I'm not criticizing you or your skills.  I'm just saying that given the ordeal that the blade has already been through I would not spend the time and effort needed to attempt to revive it.


----------



## stupoty (Apr 14, 2019)

pacifica said:


> It's interesting you criticize something you've never done.



I don't know man , it definitely looks like you would need nearly saintly patients.

but it could be an interesting form of meditation I guess 






Stu

Edit , he says it took him about 2h at the end.


----------



## pacifica (Apr 14, 2019)

stupoty said:


> I don't know man , it definitely looks like you would need nearly saintly patients.
> 
> but it could be an interesting form of meditation I guess
> 
> ...


I leave the blade in the machine , much faster than opening and closing vise. Last blade I did took 45 minutes for 700 teeth. The blade is sharper than a factory blade when done. Also I use +2 magnification.


----------



## stupoty (Apr 15, 2019)

pacifica said:


> Last blade I did took 45 minutes for 700 teeth.

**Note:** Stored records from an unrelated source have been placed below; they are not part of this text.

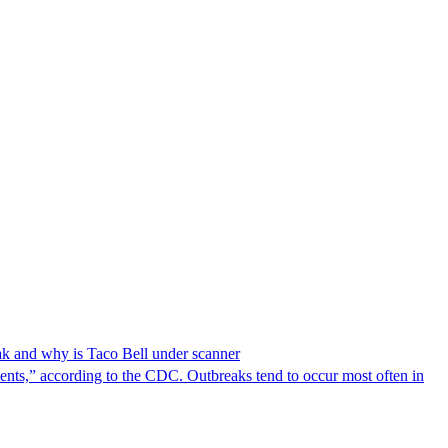
reak and why is Taco Bell under scanner
nts,” according to the CDC. Outbreaks tend to occur most often in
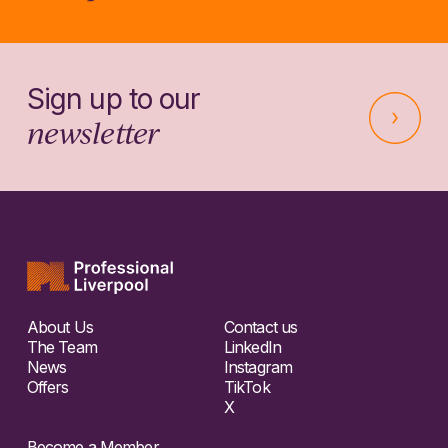
Sign up to our
newsletter
About Us
Contact us
The Team
LinkedIn
News
Instagram
Offers
TikTok
X
Become a Member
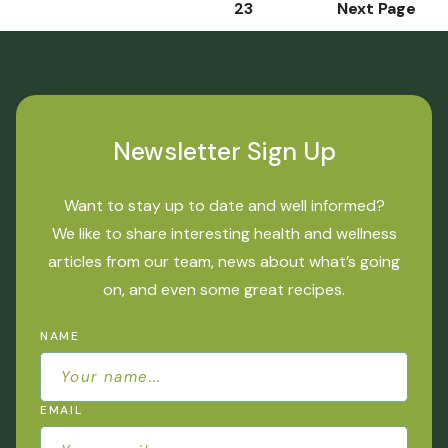
1
2
3
Next Page
Newsletter Sign Up
Want to stay up to date and well informed?
We like to share interesting health and wellness
articles from our team, news about what’s going
on, and even some great recipes.
NAME
EMAIL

Thats quite impressive, maybe I will have a go on a spare blade I have kicking about.




pacifica said:


> Also I use +2 magnification.


I'm always tempted to get an opti visor kind of thing 

Stu


----------



## Latinrascalrg1 (Apr 15, 2019)

stupoty said:


> I don't know man , it definitely looks like you would need nearly saintly patients.
> 
> but it could be an interesting form of meditation I guess
> 
> ...


Is this a video on how NOT to sharpen a bandsaw blade??? I mean unless overheating the cutting tips in the process is to be desired which is pretty obvious in the video I would look for a better example!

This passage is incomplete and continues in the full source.